### Instructions to follow
Copy verbatim the block of lines in the entries below whose first line contains "aminoácido no sangue." and whose last line contains "4. Com que frequência". Leave out all other lines.

(Recorded data)
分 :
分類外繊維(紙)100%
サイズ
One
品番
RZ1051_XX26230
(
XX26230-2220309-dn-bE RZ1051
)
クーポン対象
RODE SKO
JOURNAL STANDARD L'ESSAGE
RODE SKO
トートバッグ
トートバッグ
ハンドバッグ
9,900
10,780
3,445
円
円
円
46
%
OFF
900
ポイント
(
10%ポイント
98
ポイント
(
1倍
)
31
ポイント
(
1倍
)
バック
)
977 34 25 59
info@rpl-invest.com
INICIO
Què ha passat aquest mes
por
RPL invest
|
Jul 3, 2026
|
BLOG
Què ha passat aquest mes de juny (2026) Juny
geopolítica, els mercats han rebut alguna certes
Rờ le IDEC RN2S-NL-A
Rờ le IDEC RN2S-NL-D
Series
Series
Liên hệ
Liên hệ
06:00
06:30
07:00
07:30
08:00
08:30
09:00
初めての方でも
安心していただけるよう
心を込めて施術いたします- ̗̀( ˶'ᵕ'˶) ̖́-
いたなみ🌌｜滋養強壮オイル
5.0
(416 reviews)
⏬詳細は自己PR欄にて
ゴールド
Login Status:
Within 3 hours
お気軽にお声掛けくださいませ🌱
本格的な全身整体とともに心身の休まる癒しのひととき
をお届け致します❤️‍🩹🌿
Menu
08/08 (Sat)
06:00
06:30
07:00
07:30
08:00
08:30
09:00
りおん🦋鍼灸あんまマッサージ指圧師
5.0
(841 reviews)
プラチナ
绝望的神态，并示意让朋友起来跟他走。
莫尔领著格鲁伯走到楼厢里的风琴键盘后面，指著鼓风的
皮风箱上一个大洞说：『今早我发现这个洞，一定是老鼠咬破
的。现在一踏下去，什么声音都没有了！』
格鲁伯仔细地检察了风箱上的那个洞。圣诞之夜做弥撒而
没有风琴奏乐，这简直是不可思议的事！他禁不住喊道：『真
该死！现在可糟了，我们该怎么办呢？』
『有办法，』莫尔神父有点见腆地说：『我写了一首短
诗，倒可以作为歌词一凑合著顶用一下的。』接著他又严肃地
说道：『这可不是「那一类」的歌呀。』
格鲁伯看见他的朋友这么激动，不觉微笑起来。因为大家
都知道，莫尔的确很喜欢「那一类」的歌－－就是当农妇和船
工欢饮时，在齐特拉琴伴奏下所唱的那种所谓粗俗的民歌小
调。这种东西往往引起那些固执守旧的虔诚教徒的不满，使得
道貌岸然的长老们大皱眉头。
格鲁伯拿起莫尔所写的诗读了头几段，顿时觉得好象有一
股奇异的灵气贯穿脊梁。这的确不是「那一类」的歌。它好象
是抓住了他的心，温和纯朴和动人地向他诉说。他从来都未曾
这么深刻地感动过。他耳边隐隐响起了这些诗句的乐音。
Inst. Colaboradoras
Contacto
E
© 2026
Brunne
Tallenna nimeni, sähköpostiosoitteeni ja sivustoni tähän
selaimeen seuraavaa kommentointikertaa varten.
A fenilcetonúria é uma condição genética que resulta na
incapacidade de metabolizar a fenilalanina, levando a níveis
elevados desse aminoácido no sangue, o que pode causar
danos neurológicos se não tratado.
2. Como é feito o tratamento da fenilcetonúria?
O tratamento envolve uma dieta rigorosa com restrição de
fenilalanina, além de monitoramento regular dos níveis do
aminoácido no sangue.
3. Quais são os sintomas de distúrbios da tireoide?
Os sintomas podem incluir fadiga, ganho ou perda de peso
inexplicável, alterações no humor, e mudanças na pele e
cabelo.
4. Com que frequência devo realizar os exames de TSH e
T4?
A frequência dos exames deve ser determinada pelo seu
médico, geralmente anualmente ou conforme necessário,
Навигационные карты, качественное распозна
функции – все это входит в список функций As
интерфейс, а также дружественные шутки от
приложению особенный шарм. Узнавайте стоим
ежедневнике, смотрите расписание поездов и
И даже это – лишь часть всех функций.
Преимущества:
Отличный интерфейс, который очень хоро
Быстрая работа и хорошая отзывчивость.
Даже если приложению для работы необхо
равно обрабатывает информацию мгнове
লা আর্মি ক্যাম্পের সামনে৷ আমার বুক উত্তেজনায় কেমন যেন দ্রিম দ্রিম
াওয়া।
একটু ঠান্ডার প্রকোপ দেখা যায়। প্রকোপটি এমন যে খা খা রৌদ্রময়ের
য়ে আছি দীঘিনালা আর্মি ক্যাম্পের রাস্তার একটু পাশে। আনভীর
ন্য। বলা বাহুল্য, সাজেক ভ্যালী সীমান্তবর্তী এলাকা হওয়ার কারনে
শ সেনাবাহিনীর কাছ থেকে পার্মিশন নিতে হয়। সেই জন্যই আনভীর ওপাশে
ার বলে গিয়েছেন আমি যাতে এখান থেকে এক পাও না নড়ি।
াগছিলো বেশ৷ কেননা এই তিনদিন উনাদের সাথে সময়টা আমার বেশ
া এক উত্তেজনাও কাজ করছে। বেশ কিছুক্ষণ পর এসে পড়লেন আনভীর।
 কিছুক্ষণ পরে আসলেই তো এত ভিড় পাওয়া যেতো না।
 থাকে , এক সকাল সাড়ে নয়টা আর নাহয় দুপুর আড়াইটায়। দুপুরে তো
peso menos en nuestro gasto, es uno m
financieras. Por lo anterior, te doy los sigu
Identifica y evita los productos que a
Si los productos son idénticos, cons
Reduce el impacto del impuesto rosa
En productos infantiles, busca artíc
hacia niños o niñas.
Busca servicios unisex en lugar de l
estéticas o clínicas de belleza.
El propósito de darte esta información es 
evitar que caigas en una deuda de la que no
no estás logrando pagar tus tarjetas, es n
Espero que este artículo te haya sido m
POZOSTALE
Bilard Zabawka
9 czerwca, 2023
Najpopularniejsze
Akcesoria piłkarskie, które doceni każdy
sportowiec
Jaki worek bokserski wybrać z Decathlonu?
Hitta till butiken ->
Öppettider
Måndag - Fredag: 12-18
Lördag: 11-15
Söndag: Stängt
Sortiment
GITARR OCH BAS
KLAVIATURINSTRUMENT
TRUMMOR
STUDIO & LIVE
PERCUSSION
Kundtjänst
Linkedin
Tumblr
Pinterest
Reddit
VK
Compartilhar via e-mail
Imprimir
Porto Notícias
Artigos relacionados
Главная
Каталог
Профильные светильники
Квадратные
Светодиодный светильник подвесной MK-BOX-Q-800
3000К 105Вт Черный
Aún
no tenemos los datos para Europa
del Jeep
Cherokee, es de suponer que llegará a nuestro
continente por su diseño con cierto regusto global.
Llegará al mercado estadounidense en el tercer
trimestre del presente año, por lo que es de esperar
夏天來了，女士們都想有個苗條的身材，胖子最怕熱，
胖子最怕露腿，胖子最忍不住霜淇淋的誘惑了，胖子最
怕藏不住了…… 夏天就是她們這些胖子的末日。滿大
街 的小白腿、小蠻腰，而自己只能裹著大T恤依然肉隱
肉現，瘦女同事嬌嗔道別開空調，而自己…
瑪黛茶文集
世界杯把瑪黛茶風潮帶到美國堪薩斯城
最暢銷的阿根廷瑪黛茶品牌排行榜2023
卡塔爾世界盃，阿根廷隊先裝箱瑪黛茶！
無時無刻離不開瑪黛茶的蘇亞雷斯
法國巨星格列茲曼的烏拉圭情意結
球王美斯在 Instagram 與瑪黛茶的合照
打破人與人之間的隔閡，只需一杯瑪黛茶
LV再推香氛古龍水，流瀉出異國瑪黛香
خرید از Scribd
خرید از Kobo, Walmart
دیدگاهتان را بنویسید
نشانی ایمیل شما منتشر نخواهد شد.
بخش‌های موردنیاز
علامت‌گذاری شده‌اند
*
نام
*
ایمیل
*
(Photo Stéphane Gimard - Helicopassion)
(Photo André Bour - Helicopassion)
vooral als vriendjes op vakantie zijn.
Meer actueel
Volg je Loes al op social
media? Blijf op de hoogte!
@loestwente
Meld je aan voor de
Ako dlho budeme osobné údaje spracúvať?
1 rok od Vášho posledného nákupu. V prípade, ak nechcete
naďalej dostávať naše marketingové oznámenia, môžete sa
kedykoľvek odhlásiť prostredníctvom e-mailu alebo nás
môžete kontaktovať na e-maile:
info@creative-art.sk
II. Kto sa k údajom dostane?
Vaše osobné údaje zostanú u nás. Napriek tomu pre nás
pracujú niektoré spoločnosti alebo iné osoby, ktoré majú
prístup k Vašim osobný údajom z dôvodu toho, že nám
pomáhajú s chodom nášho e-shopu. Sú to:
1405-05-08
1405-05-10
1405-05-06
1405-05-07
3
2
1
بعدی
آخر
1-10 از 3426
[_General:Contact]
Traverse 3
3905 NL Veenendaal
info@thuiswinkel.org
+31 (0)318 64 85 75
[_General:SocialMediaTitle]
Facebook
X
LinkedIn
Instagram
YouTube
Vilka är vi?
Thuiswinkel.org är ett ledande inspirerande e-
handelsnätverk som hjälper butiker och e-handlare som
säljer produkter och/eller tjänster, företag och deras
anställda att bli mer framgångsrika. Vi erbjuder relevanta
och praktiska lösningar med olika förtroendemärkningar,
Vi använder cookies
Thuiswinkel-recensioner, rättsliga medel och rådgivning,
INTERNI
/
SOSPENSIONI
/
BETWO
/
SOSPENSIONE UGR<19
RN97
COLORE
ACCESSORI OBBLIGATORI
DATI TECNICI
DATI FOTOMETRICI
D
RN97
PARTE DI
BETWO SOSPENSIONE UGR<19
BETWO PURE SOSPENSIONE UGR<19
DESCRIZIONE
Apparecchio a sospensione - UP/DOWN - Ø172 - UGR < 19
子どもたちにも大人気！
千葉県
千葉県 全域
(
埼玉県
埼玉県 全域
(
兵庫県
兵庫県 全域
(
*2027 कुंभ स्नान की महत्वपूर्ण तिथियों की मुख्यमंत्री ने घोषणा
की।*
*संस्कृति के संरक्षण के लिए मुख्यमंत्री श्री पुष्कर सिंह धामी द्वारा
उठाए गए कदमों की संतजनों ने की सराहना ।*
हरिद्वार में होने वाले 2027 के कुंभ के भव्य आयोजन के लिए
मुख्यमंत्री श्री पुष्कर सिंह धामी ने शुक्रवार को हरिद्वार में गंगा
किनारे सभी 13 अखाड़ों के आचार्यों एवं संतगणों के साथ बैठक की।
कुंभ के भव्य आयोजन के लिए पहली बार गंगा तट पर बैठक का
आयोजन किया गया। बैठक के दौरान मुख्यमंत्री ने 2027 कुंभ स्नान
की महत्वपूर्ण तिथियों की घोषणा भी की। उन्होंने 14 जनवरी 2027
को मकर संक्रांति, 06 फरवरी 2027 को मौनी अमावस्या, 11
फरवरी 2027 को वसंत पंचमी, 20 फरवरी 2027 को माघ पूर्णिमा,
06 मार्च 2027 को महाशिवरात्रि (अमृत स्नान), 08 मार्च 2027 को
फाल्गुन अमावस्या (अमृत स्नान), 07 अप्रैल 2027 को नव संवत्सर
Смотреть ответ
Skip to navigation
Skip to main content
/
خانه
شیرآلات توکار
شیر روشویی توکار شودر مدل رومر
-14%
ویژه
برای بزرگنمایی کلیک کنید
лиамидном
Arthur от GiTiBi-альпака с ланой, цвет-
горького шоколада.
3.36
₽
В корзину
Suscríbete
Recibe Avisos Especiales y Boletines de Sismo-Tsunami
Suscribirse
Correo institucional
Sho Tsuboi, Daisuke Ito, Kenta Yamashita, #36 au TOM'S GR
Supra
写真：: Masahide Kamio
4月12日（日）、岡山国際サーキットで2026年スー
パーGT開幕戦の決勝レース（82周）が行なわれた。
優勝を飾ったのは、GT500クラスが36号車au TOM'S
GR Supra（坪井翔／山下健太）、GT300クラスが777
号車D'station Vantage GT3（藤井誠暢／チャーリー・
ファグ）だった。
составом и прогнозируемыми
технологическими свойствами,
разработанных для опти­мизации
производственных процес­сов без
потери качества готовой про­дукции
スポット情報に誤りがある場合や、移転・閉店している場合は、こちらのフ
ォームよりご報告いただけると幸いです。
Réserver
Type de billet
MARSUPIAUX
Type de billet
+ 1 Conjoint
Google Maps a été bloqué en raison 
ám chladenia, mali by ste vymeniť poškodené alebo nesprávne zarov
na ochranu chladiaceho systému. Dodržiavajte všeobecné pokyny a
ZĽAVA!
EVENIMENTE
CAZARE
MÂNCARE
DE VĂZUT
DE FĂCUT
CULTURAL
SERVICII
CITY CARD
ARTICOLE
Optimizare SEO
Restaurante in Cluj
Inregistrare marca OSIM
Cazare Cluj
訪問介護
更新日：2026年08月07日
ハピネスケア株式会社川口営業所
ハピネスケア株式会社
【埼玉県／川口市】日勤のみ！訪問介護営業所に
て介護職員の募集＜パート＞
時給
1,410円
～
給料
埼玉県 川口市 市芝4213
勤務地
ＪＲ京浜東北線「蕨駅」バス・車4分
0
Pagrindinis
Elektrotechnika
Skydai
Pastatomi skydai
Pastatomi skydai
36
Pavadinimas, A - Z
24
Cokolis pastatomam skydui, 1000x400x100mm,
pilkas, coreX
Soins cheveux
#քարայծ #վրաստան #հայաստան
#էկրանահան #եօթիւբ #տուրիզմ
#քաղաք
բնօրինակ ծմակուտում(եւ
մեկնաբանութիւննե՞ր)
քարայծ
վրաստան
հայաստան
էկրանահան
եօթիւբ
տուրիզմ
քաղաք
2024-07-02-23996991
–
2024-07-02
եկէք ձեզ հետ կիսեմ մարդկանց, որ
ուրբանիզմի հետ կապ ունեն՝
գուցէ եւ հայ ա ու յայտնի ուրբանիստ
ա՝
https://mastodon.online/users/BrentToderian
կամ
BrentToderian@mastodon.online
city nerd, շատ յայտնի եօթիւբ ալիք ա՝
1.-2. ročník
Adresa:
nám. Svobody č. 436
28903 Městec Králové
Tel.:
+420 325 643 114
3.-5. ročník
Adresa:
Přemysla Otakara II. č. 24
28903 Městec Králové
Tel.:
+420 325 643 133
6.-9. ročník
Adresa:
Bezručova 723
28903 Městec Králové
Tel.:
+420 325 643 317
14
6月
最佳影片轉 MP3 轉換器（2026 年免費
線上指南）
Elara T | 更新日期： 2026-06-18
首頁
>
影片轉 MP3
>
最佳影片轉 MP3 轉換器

### Your solution
aminoácido no sangue.
3. Quais são os sintomas de distúrbios da tireoide?
Os sintomas podem incluir fadiga, ganho ou perda de peso
inexplicável, alterações no humor, e mudanças na pele e
cabelo.
4. Com que frequência devo realizar os exames de TSH e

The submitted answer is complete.